In different parts of the world, different karat weights are preferred. Americans like 10 and 14 karat gold. Asians prefer 18 and 22 karat gold. But what does it really mean?

Pure gold is too soft a metal for ordinary wear. So when gold is made into jewelry, it is alloyed (mixed) with harder metals such as copper and silver. Look inside a gold ring.

Is there a stamp, such as “14k”? The “k” stands for “karat” or “carat,” a measure of the amount of gold in the ring. A 14k ring contains 14 parts pure gold and 10 parts of another metal. 18 karat gold is 18 parts gold to 6 parts of another metal.
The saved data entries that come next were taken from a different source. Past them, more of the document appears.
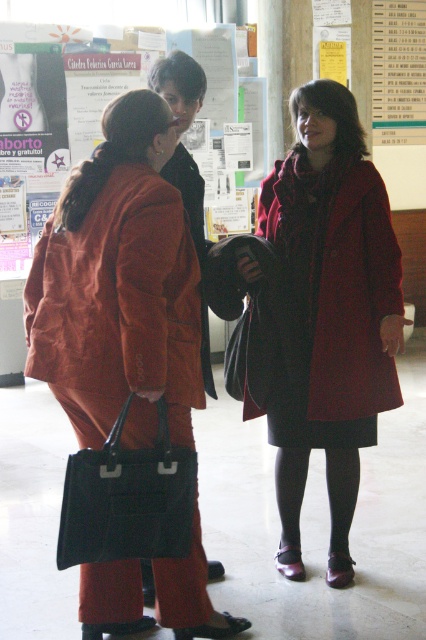 Between matte red coat at center and white paper at upper right, which one appears on the right side from the viewer's perspective?

Positioned to the right is white paper at upper right.

Is matte red coat at center smaller than white paper at upper right?

Yes.

Describe the element at coordinates (356, 304) in the screenshot. The image size is (426, 640). I see `matte red coat at center` at that location.

Locate an element on the screen. The image size is (426, 640). matte red coat at center is located at coordinates (356, 304).

Can you confirm if matte orange coat at left is positioned to the left of matte black poster at upper center?

In fact, matte orange coat at left is to the right of matte black poster at upper center.

Does matte orange coat at left have a lesser height compared to matte black poster at upper center?

Indeed, matte orange coat at left has a lesser height compared to matte black poster at upper center.

Find the location of a particular element. matte orange coat at left is located at coordinates (118, 296).

You are a GUI agent. You are given a task and a screenshot of the screen. Output one action in this format:
    pyautogui.click(x=<x>, y=<y>)
    Task: Click on the matte orange coat at left
    The image size is (426, 640).
    Given the screenshot: What is the action you would take?
    [118, 296]

Can you confirm if matte black poster at upper center is smaller than white paper at upper right?

No, matte black poster at upper center is not smaller than white paper at upper right.

Does matte black poster at upper center appear on the right side of white paper at upper right?

In fact, matte black poster at upper center is to the left of white paper at upper right.

The width and height of the screenshot is (426, 640). What do you see at coordinates (114, 97) in the screenshot?
I see `matte black poster at upper center` at bounding box center [114, 97].

This screenshot has width=426, height=640. What are the coordinates of `matte black poster at upper center` in the screenshot? It's located at (114, 97). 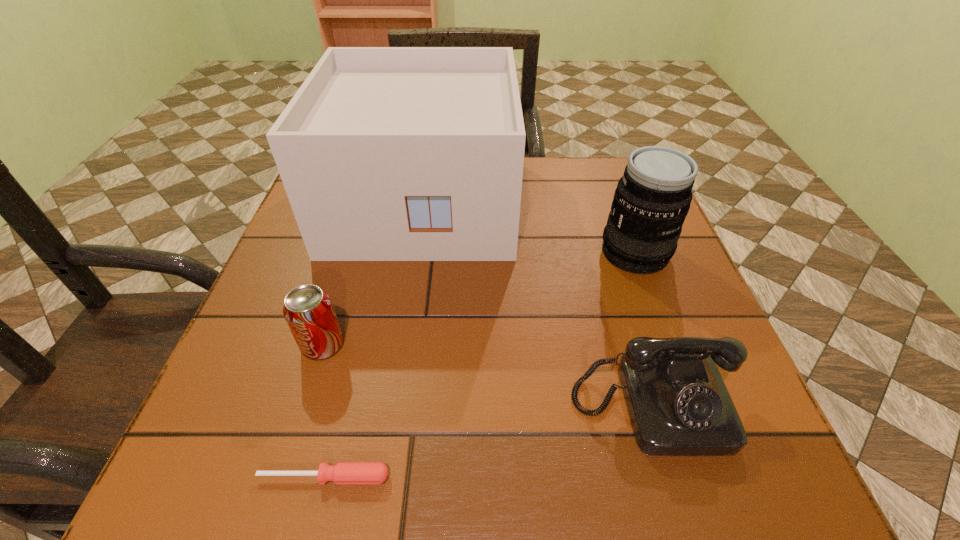 This screenshot has height=540, width=960. I want to click on object present at the near right corner, so click(678, 404).

Locate an element on the screen. Image resolution: width=960 pixels, height=540 pixels. free location at the far edge is located at coordinates 536,185.

You are a GUI agent. You are given a task and a screenshot of the screen. Output one action in this format:
    pyautogui.click(x=<x>, y=<y>)
    Task: Click on the vacant space at the left edge of the desktop
    
    Given the screenshot: What is the action you would take?
    pyautogui.click(x=300, y=254)

You are a GUI agent. You are given a task and a screenshot of the screen. Output one action in this format:
    pyautogui.click(x=<x>, y=<y>)
    Task: Click on the vacant area at the right edge of the desktop
    
    Given the screenshot: What is the action you would take?
    pyautogui.click(x=598, y=240)

Locate an element on the screen. free space at the far right corner is located at coordinates (623, 164).

Locate an element on the screen. This screenshot has height=540, width=960. free space at the near right corner is located at coordinates (732, 482).

Identify the location of empty space that is in between the box and the shortest object. This screenshot has width=960, height=540. (373, 339).

Locate an element on the screen. free space between the fourth shortest object and the soda can is located at coordinates (479, 299).

What are the coordinates of `vacant region between the tallest object and the telephone` in the screenshot? It's located at (538, 303).

At what (x,y) coordinates should I click in order to perform the action: click on vacant space that's between the second tallest object and the shortest object. Please return your answer as a coordinate pair (x, y). The height and width of the screenshot is (540, 960). Looking at the image, I should click on (480, 365). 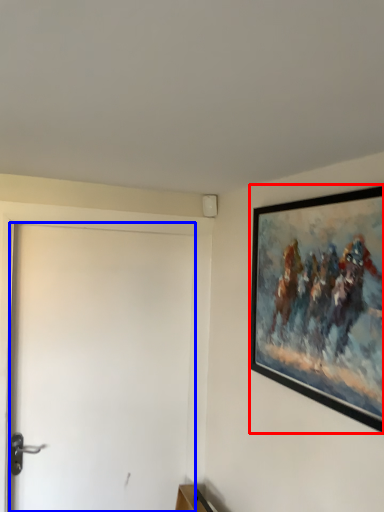 Question: Which of the following is the farthest to the observer, picture frame (highlighted by a red box) or door (highlighted by a blue box)?

Choices:
 (A) picture frame
 (B) door

Answer: (B) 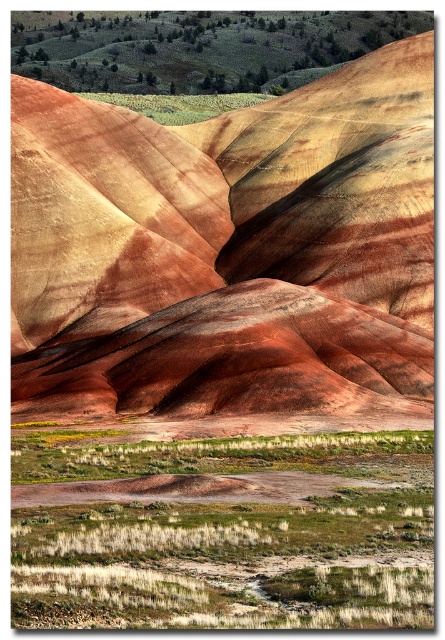 Question: Which of the following is the farthest from the observer?

Choices:
 (A) green grass at lower center
 (B) multicolored sedimentary rock at center

Answer: (B)

Question: Is multicolored sedimentary rock at center to the left of green grass at lower center from the viewer's perspective?

Choices:
 (A) yes
 (B) no

Answer: (A)

Question: Is multicolored sedimentary rock at center to the right of green grass at lower center from the viewer's perspective?

Choices:
 (A) no
 (B) yes

Answer: (A)

Question: Can you confirm if multicolored sedimentary rock at center is positioned to the right of green grass at lower center?

Choices:
 (A) no
 (B) yes

Answer: (A) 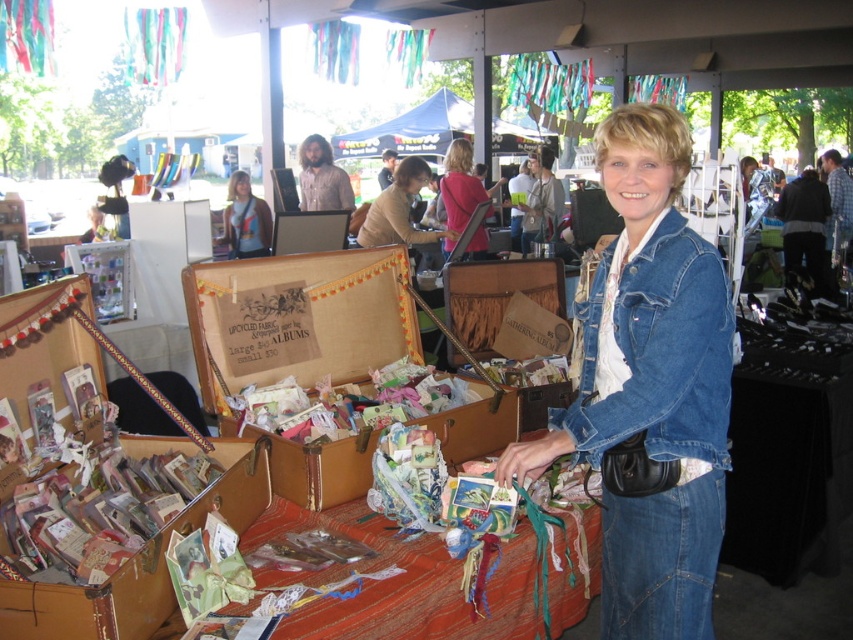 Consider the image. You are a customer at the market looking to purchase a travel accessory. You see the brown leather suitcase at center and the light brown leather jacket at center. Which item would be more suitable for carrying small personal items during a trip?

The brown leather suitcase at center has a smaller size compared to the light brown leather jacket at center, so it would be more suitable for carrying small personal items during a trip. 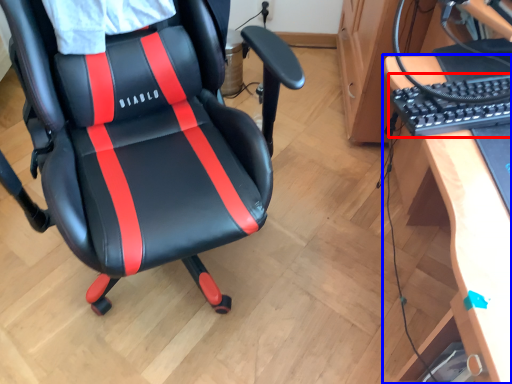 Question: Which of the following is the closest to the observer, computer keyboard (highlighted by a red box) or desk (highlighted by a blue box)?

Choices:
 (A) computer keyboard
 (B) desk

Answer: (B) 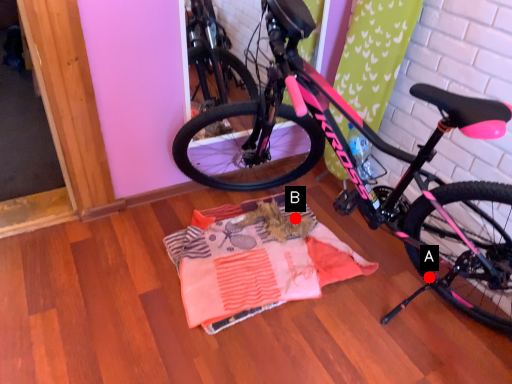 Question: Two points are circled on the image, labeled by A and B beside each circle. Which point is closer to the camera?

Choices:
 (A) A is closer
 (B) B is closer

Answer: (A)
Pure gold would be 24k. Gold alloyed with silver has a silvery color. If there is more than half gold in the alloy it is sometimes called “white” gold. Gold alloyed with copper is sometimes called “red” or “yellow” gold.
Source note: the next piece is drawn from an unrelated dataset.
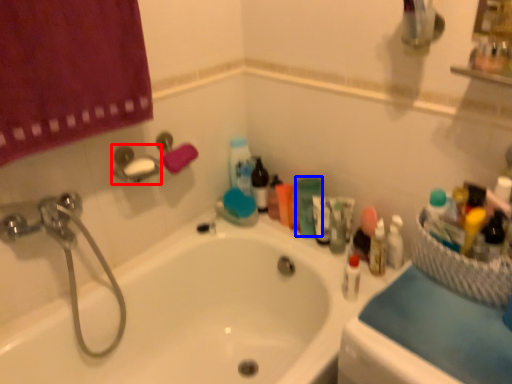 Question: Which of the following is the closest to the observer, towel bar (highlighted by a red box) or toiletry (highlighted by a blue box)?

Choices:
 (A) towel bar
 (B) toiletry

Answer: (A) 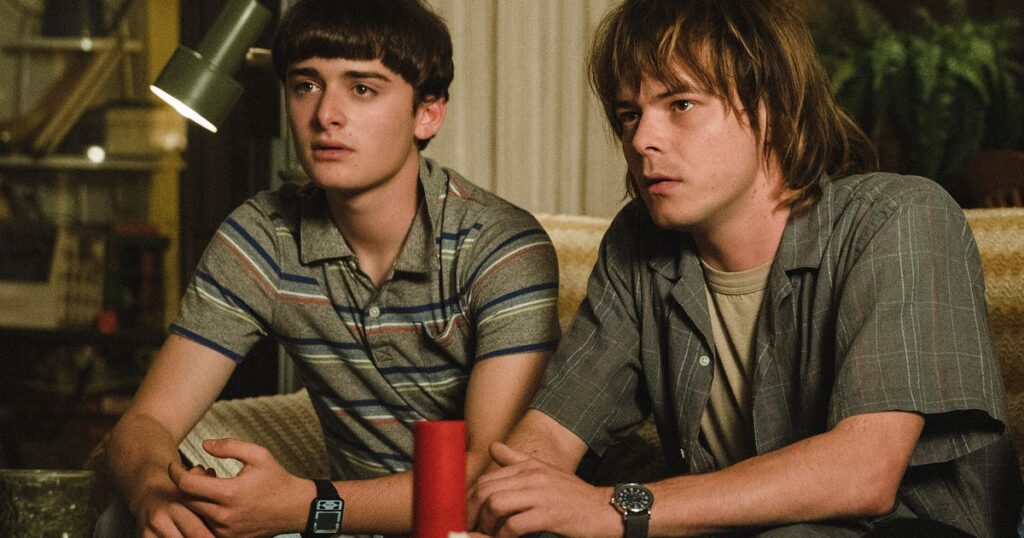 Find the location of `dark green lamp`. dark green lamp is located at coordinates (217, 56).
The more gold in the mixture, the softer and less durable the item made from it. Most women in America prefer 14 karat gold for the right balance of color and durability. Many American men who like to use their hands prefer a ring made from 10 karat gold, which is harder and can resist scratching more easily.

Whatever the karat weight, make sure it is stamped on a surface of your piece of fine jewelry. This is your assurance that the manufacturer is following standardized weight formulas, and is meeting the requirements of the laws regarding gold karat.

If it is not stamped – beware – and if you have your piece repaired, be sure the bench jeweler does not eliminate the karat stamping from your piece.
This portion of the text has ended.